▸ What is being asked
Look through the listing below for the string "לציון". Show each line where it occurs.

▸ Record set
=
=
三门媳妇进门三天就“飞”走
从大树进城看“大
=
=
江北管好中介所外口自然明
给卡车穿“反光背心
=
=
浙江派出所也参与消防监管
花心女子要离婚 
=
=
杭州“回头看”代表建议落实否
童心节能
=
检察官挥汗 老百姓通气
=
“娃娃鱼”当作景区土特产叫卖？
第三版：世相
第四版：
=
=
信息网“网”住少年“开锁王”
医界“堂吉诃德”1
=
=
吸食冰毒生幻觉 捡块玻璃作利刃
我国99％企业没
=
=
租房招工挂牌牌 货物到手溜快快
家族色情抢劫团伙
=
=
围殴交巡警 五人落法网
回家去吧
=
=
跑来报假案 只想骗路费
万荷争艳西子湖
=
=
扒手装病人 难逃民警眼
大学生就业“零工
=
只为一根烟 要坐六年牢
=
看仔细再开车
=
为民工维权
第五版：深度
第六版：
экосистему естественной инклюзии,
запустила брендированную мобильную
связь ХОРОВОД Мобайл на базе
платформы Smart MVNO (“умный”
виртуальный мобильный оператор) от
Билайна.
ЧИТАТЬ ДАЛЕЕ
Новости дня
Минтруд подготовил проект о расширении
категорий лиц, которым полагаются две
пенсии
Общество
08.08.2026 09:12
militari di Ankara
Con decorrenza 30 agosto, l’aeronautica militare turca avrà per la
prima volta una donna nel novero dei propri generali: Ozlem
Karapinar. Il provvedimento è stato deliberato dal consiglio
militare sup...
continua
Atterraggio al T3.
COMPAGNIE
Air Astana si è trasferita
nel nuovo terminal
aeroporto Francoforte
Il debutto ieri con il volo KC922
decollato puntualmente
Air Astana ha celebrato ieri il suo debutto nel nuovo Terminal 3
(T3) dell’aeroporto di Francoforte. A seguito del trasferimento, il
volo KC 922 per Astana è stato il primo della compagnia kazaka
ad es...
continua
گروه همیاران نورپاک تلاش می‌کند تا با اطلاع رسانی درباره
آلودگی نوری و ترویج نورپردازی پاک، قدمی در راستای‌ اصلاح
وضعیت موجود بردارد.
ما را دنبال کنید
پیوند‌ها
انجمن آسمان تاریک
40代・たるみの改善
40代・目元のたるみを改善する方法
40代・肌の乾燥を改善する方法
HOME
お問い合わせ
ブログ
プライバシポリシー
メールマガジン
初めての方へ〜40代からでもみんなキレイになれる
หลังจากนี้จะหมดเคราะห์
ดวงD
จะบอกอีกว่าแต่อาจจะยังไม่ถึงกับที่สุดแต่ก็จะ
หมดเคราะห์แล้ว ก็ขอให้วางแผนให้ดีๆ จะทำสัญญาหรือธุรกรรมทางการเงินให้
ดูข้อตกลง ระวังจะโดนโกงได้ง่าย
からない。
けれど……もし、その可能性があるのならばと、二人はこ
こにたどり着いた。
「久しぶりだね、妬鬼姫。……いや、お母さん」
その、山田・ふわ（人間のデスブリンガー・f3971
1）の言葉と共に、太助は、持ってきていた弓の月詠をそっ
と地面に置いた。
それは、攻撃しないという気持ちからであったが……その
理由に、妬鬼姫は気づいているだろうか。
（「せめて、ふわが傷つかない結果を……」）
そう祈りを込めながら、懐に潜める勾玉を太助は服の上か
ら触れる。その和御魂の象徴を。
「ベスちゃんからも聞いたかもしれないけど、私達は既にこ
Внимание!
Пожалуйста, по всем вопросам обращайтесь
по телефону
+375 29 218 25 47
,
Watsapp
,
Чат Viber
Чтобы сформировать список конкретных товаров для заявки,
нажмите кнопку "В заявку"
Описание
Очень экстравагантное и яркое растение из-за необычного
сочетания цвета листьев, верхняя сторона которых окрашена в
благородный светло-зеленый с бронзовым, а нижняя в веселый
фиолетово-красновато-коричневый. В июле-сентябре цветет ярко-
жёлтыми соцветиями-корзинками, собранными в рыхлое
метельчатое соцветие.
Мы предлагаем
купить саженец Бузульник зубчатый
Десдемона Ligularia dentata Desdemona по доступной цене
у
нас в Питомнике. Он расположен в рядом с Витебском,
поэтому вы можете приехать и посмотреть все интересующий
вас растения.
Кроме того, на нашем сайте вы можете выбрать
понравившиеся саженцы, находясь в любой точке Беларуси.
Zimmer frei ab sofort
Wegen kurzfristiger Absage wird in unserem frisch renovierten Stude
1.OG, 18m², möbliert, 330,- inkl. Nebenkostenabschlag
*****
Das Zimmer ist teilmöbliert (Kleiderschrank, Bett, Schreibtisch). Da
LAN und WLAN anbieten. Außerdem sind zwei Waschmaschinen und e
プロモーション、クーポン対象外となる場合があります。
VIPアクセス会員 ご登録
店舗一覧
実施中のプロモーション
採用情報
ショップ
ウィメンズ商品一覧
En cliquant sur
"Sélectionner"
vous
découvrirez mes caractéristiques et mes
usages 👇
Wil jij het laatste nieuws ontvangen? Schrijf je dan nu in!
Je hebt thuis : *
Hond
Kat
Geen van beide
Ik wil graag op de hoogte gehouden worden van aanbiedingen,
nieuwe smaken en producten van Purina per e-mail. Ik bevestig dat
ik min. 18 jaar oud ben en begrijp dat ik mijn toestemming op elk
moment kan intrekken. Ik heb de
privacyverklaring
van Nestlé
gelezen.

---

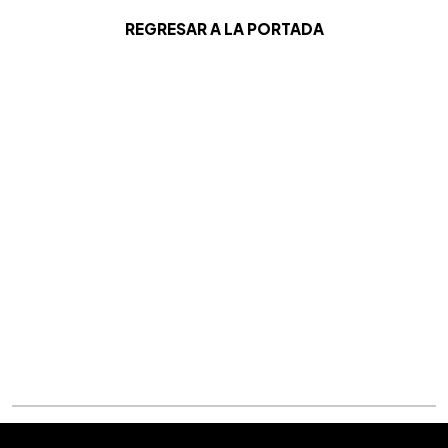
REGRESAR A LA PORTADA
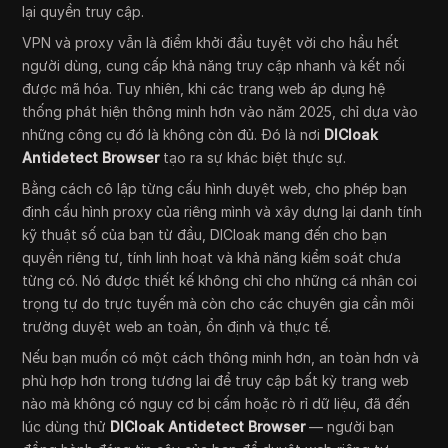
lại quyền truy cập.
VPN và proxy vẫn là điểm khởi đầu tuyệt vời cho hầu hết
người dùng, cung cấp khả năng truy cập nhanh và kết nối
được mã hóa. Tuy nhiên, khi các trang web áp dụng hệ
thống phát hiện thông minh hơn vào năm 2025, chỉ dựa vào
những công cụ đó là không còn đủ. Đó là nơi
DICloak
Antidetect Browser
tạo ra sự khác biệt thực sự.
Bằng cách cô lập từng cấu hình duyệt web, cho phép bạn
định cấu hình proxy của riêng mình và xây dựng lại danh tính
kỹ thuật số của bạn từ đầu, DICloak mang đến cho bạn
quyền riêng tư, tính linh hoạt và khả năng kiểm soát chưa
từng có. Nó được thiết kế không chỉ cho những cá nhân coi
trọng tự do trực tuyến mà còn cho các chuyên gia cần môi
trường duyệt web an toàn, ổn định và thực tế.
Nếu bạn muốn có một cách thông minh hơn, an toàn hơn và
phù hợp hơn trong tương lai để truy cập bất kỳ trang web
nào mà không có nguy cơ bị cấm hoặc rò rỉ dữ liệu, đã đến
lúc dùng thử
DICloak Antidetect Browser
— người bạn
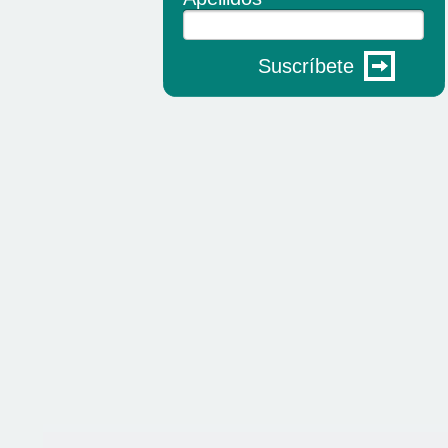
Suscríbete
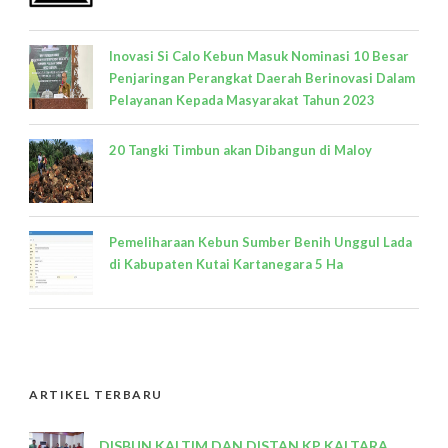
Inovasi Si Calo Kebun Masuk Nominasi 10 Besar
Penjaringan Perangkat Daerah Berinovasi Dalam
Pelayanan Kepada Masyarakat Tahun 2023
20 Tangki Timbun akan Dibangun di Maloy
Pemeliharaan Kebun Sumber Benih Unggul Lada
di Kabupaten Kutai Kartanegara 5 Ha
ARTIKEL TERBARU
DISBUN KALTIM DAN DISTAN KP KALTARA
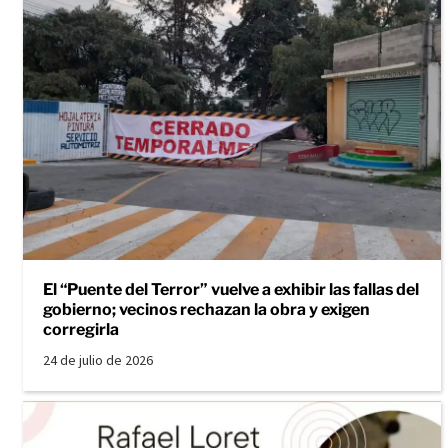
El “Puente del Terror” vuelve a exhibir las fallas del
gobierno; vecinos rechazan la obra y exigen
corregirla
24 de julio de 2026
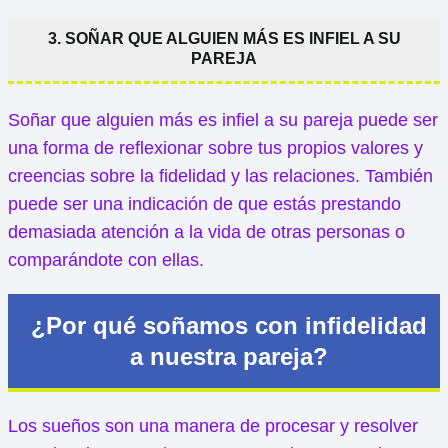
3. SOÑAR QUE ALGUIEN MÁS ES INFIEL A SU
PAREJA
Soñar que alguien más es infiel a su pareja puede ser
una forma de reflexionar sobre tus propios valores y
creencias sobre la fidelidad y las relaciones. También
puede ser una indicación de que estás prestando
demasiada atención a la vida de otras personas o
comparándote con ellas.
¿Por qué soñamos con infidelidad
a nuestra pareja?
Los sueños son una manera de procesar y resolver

---

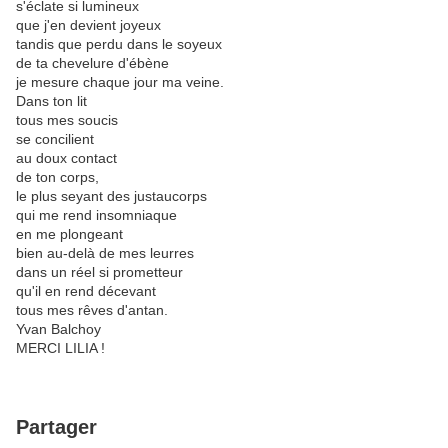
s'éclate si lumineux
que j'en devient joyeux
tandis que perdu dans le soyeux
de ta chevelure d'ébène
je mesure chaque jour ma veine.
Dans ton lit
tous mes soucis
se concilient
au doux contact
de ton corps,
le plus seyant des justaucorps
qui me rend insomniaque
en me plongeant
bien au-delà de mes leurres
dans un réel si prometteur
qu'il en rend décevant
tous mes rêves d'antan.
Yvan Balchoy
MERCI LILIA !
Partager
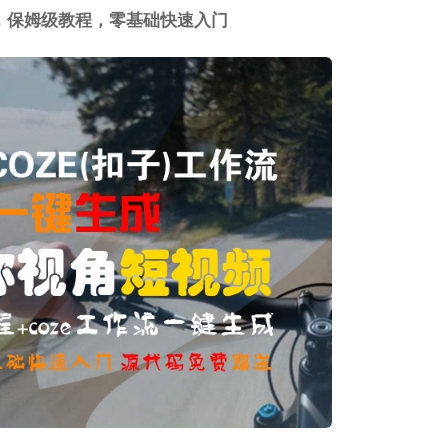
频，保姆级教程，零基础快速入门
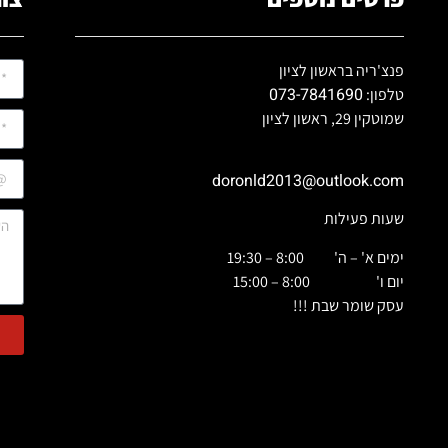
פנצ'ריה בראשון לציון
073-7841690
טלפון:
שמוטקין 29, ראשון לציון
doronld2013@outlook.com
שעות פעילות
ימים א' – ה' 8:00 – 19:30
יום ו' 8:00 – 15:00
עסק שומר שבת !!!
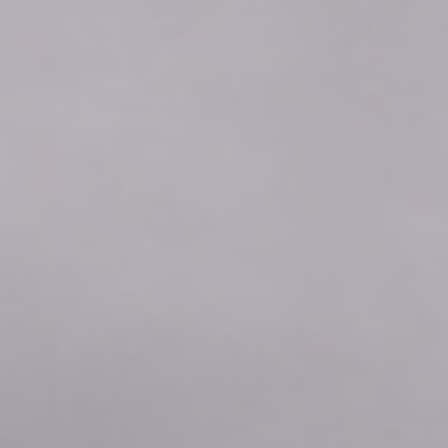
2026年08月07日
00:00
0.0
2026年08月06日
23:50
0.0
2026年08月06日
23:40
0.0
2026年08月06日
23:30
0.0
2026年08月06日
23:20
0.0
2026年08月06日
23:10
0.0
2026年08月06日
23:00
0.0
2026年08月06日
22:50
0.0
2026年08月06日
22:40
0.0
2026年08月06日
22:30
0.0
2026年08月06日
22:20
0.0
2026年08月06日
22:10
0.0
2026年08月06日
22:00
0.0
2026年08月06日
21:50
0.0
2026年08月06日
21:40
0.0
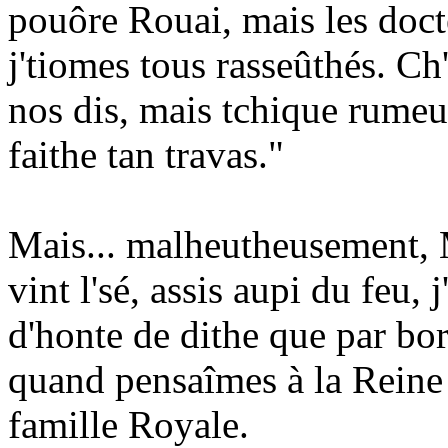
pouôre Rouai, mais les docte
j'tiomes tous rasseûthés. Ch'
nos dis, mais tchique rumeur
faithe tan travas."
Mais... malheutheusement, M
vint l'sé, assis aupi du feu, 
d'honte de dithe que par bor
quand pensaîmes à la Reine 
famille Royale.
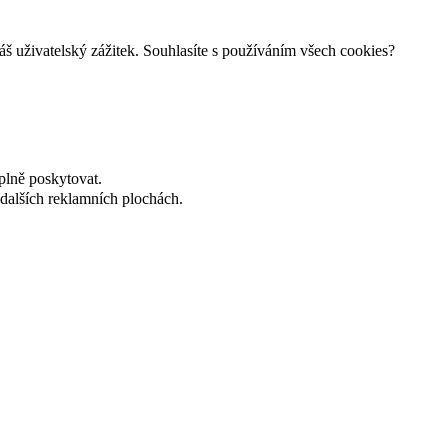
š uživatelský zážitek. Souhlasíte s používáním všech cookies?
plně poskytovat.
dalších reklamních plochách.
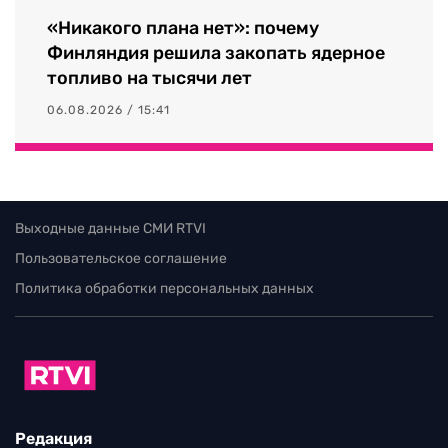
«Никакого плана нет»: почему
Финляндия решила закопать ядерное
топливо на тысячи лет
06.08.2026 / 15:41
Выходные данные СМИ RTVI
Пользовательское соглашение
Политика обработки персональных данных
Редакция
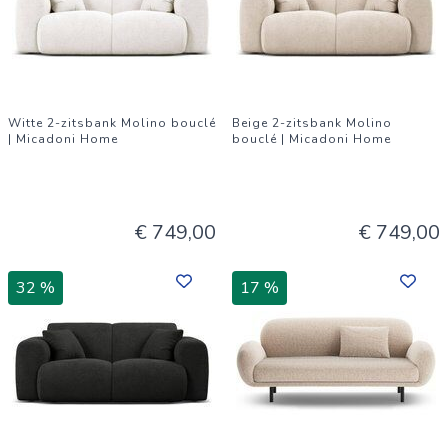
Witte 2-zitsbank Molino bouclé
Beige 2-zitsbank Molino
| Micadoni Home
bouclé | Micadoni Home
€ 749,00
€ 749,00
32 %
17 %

▸ Solved exercise
פנצ'ריה בראשון לציון
שמוטקין 29, ראשון לציון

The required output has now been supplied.